» **Task requirements**: Beginning with the line that holds "Wrap output in", please retype each line through the end of the listing below, both ends included, and nothing more.

» **Stored data**:
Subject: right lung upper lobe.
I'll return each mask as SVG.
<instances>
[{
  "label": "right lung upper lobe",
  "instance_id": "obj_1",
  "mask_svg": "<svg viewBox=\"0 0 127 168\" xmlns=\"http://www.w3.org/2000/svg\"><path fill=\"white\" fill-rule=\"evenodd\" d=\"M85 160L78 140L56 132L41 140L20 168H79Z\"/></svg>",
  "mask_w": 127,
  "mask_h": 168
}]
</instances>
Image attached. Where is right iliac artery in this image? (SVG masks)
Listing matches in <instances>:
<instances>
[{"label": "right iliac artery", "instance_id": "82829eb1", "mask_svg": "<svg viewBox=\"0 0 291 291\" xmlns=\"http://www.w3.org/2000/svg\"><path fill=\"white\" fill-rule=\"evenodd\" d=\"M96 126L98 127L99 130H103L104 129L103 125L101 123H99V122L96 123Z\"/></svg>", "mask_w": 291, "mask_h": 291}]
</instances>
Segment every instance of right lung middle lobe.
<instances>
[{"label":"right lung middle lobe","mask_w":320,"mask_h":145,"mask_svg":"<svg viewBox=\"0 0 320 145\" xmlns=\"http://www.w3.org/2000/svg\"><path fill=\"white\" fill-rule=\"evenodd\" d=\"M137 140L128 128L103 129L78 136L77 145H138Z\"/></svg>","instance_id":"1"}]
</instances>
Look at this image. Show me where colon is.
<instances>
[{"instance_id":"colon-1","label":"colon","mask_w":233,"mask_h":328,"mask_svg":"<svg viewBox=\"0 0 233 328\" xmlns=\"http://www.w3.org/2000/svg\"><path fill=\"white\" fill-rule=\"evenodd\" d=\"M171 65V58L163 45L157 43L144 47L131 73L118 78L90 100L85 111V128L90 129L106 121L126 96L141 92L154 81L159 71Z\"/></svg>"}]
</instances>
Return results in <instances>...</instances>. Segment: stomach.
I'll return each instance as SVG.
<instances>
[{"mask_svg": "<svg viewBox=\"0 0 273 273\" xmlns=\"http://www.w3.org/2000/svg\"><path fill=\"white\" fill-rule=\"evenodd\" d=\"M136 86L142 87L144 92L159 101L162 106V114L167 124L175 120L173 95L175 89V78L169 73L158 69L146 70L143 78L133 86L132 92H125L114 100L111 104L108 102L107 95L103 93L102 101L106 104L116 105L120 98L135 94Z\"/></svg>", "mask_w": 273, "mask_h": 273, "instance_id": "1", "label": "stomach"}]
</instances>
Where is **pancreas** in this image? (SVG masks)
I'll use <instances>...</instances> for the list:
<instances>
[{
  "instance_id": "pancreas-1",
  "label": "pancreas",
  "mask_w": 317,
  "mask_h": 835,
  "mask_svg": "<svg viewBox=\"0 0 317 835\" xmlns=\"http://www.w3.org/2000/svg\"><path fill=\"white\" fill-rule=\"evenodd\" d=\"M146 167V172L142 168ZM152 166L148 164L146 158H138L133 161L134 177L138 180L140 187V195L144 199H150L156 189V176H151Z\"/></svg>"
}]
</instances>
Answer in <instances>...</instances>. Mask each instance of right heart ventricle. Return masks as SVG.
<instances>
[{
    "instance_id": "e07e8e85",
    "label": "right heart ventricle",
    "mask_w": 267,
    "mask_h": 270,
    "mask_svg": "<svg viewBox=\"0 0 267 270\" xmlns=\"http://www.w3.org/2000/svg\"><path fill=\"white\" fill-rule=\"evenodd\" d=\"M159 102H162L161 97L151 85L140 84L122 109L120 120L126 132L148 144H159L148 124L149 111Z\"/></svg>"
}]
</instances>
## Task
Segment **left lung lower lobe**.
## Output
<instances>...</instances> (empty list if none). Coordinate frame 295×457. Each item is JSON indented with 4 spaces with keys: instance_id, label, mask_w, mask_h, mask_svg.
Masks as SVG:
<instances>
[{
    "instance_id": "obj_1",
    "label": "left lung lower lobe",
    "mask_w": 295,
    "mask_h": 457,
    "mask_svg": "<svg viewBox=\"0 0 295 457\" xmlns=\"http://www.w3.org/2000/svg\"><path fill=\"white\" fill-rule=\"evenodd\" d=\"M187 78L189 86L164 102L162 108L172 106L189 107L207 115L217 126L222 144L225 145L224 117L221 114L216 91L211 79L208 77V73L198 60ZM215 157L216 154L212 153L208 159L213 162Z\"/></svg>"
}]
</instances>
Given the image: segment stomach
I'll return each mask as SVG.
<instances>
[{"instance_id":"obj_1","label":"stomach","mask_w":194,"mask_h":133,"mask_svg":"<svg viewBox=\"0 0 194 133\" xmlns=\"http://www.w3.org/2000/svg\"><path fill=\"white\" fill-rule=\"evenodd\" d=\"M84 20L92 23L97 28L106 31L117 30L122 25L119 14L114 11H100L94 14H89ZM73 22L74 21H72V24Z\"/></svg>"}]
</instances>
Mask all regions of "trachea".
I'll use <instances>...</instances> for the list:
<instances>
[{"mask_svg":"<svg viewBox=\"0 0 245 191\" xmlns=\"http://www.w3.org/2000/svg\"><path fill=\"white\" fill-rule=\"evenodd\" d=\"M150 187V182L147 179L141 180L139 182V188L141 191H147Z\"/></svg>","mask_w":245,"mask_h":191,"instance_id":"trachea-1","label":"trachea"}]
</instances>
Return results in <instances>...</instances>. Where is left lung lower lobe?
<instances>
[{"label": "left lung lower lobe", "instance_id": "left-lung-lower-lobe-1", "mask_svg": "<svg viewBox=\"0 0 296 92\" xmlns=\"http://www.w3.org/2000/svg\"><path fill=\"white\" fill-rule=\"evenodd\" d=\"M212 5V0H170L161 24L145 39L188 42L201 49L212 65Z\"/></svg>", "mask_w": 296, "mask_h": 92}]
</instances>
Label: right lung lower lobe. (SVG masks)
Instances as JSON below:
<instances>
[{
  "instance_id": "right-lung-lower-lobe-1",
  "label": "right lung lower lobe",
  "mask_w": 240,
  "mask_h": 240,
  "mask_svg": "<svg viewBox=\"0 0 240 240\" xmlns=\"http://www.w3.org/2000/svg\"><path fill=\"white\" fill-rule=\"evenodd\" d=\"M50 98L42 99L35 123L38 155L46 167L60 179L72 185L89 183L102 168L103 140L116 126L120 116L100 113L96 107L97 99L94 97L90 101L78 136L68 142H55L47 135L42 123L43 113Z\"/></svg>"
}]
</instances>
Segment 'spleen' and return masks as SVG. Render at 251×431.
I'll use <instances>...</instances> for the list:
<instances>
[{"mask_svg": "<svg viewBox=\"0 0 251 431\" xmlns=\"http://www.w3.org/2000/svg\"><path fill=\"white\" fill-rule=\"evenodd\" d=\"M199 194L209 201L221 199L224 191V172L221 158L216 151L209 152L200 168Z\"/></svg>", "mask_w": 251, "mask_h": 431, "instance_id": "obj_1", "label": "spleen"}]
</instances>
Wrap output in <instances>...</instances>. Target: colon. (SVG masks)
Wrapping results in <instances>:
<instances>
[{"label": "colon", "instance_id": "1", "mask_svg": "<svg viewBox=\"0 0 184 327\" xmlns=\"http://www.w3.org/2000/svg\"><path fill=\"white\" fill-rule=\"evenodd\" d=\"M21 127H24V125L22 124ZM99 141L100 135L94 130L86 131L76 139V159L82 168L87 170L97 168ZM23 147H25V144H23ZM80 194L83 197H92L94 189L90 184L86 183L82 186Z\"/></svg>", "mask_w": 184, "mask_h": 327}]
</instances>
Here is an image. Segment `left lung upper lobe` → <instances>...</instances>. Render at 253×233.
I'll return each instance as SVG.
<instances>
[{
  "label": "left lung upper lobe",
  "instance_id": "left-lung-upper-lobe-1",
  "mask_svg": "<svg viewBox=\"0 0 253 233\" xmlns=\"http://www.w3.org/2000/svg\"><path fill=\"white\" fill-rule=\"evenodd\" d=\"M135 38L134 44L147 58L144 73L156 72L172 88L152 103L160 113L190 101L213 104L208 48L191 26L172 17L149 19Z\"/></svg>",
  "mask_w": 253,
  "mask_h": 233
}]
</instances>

» **Task output**:
Wrap output in <instances>...</instances>. Target: colon. (SVG masks)
Wrapping results in <instances>:
<instances>
[{"label": "colon", "instance_id": "1", "mask_svg": "<svg viewBox=\"0 0 184 327\" xmlns=\"http://www.w3.org/2000/svg\"><path fill=\"white\" fill-rule=\"evenodd\" d=\"M21 127H24V125L22 124ZM99 141L100 135L94 130L86 131L76 139V159L82 168L87 170L97 168ZM23 147H25V144H23ZM80 194L83 197H92L94 189L90 184L86 183L82 186Z\"/></svg>", "mask_w": 184, "mask_h": 327}]
</instances>
Here is an image. Segment `left lung upper lobe` → <instances>...</instances>. Render at 253×233.
I'll return each instance as SVG.
<instances>
[{
  "label": "left lung upper lobe",
  "instance_id": "left-lung-upper-lobe-1",
  "mask_svg": "<svg viewBox=\"0 0 253 233\" xmlns=\"http://www.w3.org/2000/svg\"><path fill=\"white\" fill-rule=\"evenodd\" d=\"M135 38L134 44L147 58L144 73L156 72L172 88L152 103L160 113L190 101L213 104L208 48L191 26L172 17L149 19Z\"/></svg>",
  "mask_w": 253,
  "mask_h": 233
}]
</instances>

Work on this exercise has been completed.